Die Begegnung mit dem Kunstschaffen von Matthieu Ronsse geht über die Betrachtung eines Bildes hinaus: Sie animiert uns zum Eintauchen in einen kreativen Prozess. Denn der Künstler überführt Elemente wie Keilrahmen oder alte Möbel aus dem Atelier in den Ausstellungsraum. Das Werk Marginalia geht genau den umgekehrten Weg, denn es zeigt ein intimes Aktbild und den verlassenen Arbeitsplatz des Künstlers in der freien Natur.
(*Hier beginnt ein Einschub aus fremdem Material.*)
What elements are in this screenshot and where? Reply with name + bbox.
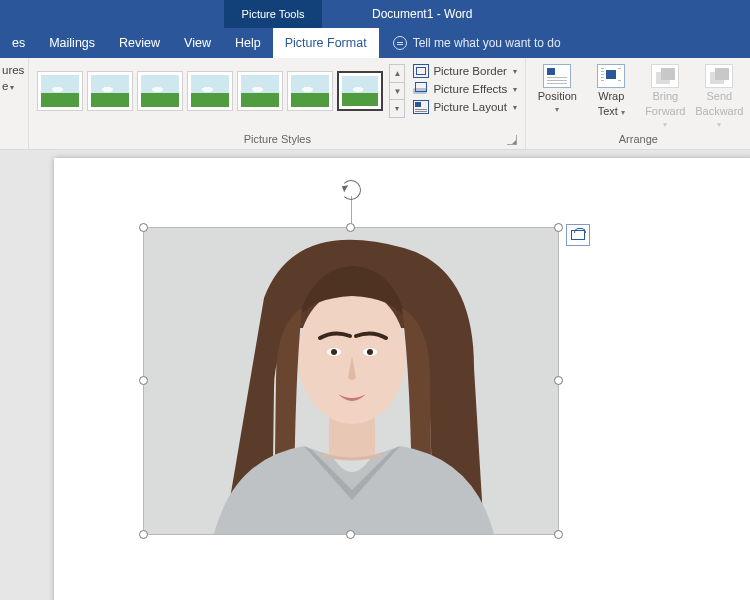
- resize-handle-bl[interactable]: [139, 530, 148, 539]
- border-icon: [413, 64, 429, 78]
- tell-me-search[interactable]: Tell me what you want to do: [379, 28, 561, 58]
- selected-picture[interactable]: [144, 228, 558, 534]
- group-label-arrange: Arrange: [534, 133, 742, 147]
- gallery-scroll-down[interactable]: ▼: [390, 83, 404, 101]
- chevron-down-icon: ▾: [513, 67, 517, 76]
- tab-mailings[interactable]: Mailings: [37, 28, 107, 58]
- layout-options-icon: [571, 230, 585, 240]
- send-backward-icon: [705, 64, 733, 88]
- position-icon: [543, 64, 571, 88]
- picture-border-button[interactable]: Picture Border ▾: [413, 64, 517, 78]
- document-page[interactable]: [54, 158, 750, 600]
- style-thumb-7[interactable]: [337, 71, 383, 111]
- lightbulb-icon: [393, 36, 407, 50]
- rotation-connector: [351, 196, 352, 223]
- group-picture-styles: ▲ ▼ ▾ Picture Border ▾ Picture Effects ▾: [29, 58, 526, 149]
- ribbon: ures e▾ ▲ ▼ ▾: [0, 58, 750, 150]
- ribbon-tabs: es Mailings Review View Help Picture For…: [0, 28, 750, 58]
- layout-options-button[interactable]: [566, 224, 590, 246]
- gallery-scroll: ▲ ▼ ▾: [389, 64, 405, 118]
- style-thumb-2[interactable]: [87, 71, 133, 111]
- tab-references-truncated[interactable]: es: [0, 28, 37, 58]
- resize-handle-tr[interactable]: [554, 223, 563, 232]
- tell-me-placeholder: Tell me what you want to do: [413, 36, 561, 50]
- chevron-down-icon: ▾: [513, 103, 517, 112]
- group-label-picture-styles: Picture Styles: [37, 133, 517, 147]
- position-button[interactable]: Position ▾: [534, 64, 580, 114]
- chevron-down-icon: ▾: [621, 108, 625, 117]
- group-label-truncated: [2, 145, 24, 147]
- resize-handle-r[interactable]: [554, 376, 563, 385]
- style-thumb-6[interactable]: [287, 71, 333, 111]
- chevron-down-icon: ▾: [10, 83, 14, 92]
- wrap-text-button[interactable]: Wrap Text ▾: [588, 64, 634, 117]
- bring-forward-icon: [651, 64, 679, 88]
- send-backward-button: Send Backward ▾: [696, 64, 742, 130]
- gallery-scroll-more[interactable]: ▾: [390, 100, 404, 117]
- style-thumb-4[interactable]: [187, 71, 233, 111]
- document-workspace[interactable]: [0, 150, 750, 600]
- style-thumb-1[interactable]: [37, 71, 83, 111]
- tab-review[interactable]: Review: [107, 28, 172, 58]
- layout-icon: [413, 100, 429, 114]
- picture-styles-gallery: ▲ ▼ ▾: [37, 64, 405, 118]
- rotation-handle[interactable]: [341, 180, 361, 200]
- chevron-down-icon: ▾: [663, 120, 667, 129]
- resize-handle-l[interactable]: [139, 376, 148, 385]
- gallery-scroll-up[interactable]: ▲: [390, 65, 404, 83]
- resize-handle-tl[interactable]: [139, 223, 148, 232]
- chevron-down-icon: ▾: [717, 120, 721, 129]
- document-title: Document1 - Word: [322, 0, 750, 28]
- chevron-down-icon: ▾: [513, 85, 517, 94]
- resize-handle-t[interactable]: [346, 223, 355, 232]
- style-thumb-3[interactable]: [137, 71, 183, 111]
- style-thumb-5[interactable]: [237, 71, 283, 111]
- selection-border: [143, 227, 559, 535]
- tab-view[interactable]: View: [172, 28, 223, 58]
- picture-style-options: Picture Border ▾ Picture Effects ▾ Pictu…: [409, 64, 517, 114]
- tab-picture-format[interactable]: Picture Format: [273, 28, 379, 58]
- wrap-text-icon: [597, 64, 625, 88]
- title-bar: Picture Tools Document1 - Word: [0, 0, 750, 28]
- group-arrange: Position ▾ Wrap Text ▾ Bring Forward ▾ S…: [526, 58, 750, 149]
- effects-icon: [413, 82, 429, 96]
- contextual-tab-label: Picture Tools: [224, 0, 322, 28]
- tab-help[interactable]: Help: [223, 28, 273, 58]
- picture-layout-button[interactable]: Picture Layout ▾: [413, 100, 517, 114]
- resize-handle-br[interactable]: [554, 530, 563, 539]
- group-truncated-left: ures e▾: [0, 58, 29, 149]
- truncated-button[interactable]: ures e▾: [2, 64, 24, 92]
- picture-effects-button[interactable]: Picture Effects ▾: [413, 82, 517, 96]
- resize-handle-b[interactable]: [346, 530, 355, 539]
- chevron-down-icon: ▾: [555, 105, 559, 114]
- dialog-launcher-icon[interactable]: [507, 135, 517, 145]
- bring-forward-button: Bring Forward ▾: [642, 64, 688, 130]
Das Bild Marginalia überrascht durch seine aussergewöhnliche Schärfe und ausgefallene Lichtstimmung. Trotz der idyllischen Szenerie werden unsere Sehgewohnheiten durch eine beinahe gespenstische Bildwirkung irritiert, die Ronsse mithilfe eines aufwendigen Verfahrens erzielte: Das Motiv wurde nicht mit einer Fotokamera aufgenommen, sondern mit einem Scanner (die Aufnahme dauert bis zu sechs Minuten), anschliessend als pigmentierter Tintenstrahldruck auf Papier übertragen und auf eine Aluminium-Verbundplatte kaschiert. Dieses technische Vorgehen bietet die derzeit bestmögliche Bildwiedergabe hinsichtlich der Farbbrillanz, Farbtreue und Archivbeständigkeit. Für die Anordnung der Bildgegenstände, der Staffelei, der Leinwand und der übrigen Arbeitsutensilien, wählte Matthieu Ronsse das Prinzip der Dreieckskomposition. Es fand insbesondere in der Malerei der Renaissance Anwendung, als ein Mittel, Klarheit, Ruhe und Harmonie zu vermitteln.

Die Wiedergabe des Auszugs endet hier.